Surprisingly, we did not find a lot of photos of ’55 Chevys, so we kept looking far down the list of files. That’s where we came across pictures we had taken at the Volo Auto Museum (www.volocars.com), in Volo, Ill., on June 3, 2013. We had been at the Volkswagen Funfest (www.funfestacvw.com) in Effingham, Ill., and had made plans to stop at the Volo Auto Museum on the way home. Volo had a 1924 Oakland touring car on consignment and we had been working on a deal with its owner to trade an Indian motorcycle for the Oakland.
While we were at Volo we drove the Oakland, toured the museum and took photos of many of the cars they had. No, they did not have any ’55 Chevys that we photographed. But, we did photograph a car that turned out to be a big surprise when we scanned through the photo file from the Volo trip.
The car was a 1949 Studebaker Commander Starlight Coupe that my son wound up buying last spring. According to dates on the images, we brought the car home a year to the day from when we visited Volo. At the time, the Studebaker was in the possession of a man who sold cars at Volo. Little did we know that the Starlight Coupe was destined to become a “family member.”
Apparently, the police chief of Libertyville, Ill., had purchased the car in Mississippi about 30 years ago.

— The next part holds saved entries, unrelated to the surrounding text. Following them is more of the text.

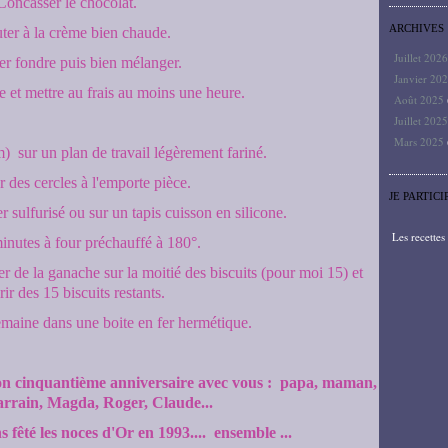
Concasser le chocolat.
ARCHIVES
uter à la crème bien chaude.
Juillet 202
ser fondre puis bien mélanger.
Janvier 20
e et mettre au frais au moins une heure.
Août 2025
Juillet 202
Mars 2025
) sur un plan de travail légèrement fariné.
des cercles à l'emporte pièce.
JE PARTICI
 sulfurisé ou sur un tapis cuisson en silicone.
Les recette
inutes à four préchauffé à 180°.
aler de la ganache sur la moitié des biscuits (pour moi 15) et
ir des 15 biscuits restants.
maine dans une boite en fer hermétique.
mon cinquantième anniversaire avec vous : papa, maman,
arrain, Magda, Roger, Claude...
fêté les noces d'Or en 1993.... ensemble ...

It had a stuck “Big Six” engine and the chief hoped to restore it with his son. Like many car projects, this one sat for three decades. After we bought the ca,r we yanked the drive train out. The engine is now being rebuilt and we have gathered all the parts we need from Egge Equipment (www.egge.com) and RPM Motorsports (www.rpmclassicparts.com).
The budget is tight and we don’t know exactly how much of the car we’ll restore, but at least the drive train will be good and operable by the time we’re finished. So, the car is getting the most attention it’s had in a good long time. We’re looking forward to the day we can turn the key and drive it down the road.